SMART: “I just think he’s a young player. In the NBA, you’ve got to grow. He’s playing against some good players the last couple of games. I just think he’s a little indecisive right now. It’s the first time he’s had a back-to-back against a high-level team, night one and then night two. And you’re playing against a high-level point guard and off guard. But he’s going to grow out of it. He’s a smart kid so he’s going to figure things out.”
Early in the game, Tony Parker drove to the basket and was tripped. Though he never got the shot up before spilling to the floor, Parker was He was awarded two shots, drawing a mild outburst from the Warriors’ bench. Keith Smart protested the call to official Bennett Salvatore, who told Smart he thought Parker was shooting.
SMART: “He could’ve been going to get a Bud Light. You don’t know.”
By the way, members of the Warriors organization are feeling REALLY good about Ellis. Before, there was concern about the direction he was going. But since Jackson has gone, they’ve been elated with his progress and how he’s stepped up.
The only question now is whether they are happy because he is looking like the franchise player they invested in, or because his trade value is soaring by the game. The fact remains, Curry and Ellis is a backcourt that comes with its disadvantages, and Ellis is the most-likely piece to land the difference maker the Warriors need.
They are committed to Curry (and Morrow and Randolph).

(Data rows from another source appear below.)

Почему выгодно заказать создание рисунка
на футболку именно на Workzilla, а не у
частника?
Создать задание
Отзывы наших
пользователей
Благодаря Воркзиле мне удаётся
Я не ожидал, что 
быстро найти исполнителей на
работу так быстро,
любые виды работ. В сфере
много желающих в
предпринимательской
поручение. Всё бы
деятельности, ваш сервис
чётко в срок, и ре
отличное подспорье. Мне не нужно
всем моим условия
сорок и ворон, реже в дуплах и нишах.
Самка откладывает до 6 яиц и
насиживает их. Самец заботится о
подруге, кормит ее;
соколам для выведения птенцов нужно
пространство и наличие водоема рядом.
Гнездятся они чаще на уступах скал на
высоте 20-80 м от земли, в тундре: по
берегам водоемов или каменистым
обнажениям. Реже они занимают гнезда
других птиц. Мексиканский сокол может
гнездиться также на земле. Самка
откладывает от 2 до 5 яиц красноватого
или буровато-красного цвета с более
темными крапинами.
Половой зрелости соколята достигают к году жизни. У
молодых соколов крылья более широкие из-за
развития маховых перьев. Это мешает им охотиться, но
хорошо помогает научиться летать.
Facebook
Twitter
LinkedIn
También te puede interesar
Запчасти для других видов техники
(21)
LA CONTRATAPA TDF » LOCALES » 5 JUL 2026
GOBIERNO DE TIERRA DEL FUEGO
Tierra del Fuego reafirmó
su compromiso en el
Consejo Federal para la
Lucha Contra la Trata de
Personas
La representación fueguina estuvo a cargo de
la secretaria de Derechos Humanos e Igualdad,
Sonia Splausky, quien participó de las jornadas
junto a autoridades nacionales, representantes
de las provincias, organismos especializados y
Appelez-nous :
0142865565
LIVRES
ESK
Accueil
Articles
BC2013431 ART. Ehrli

But is Ellis’ play of late is a sign of what is to come, the Warriors may have to look long and hard at keeping both and talking Ellis into being a full-time shooting guard and just deal with the disadvantages that come with he and Curry together.
No doubt, the easier solution is to use Ellis to land a Chris Bosh or somebody like that in a trade. (The danger with that is if Curry doesn’t become the star point guard) But the Warriors may have to use Biedrins to get the help they need because trading Ellis might not sit too well with the fan base.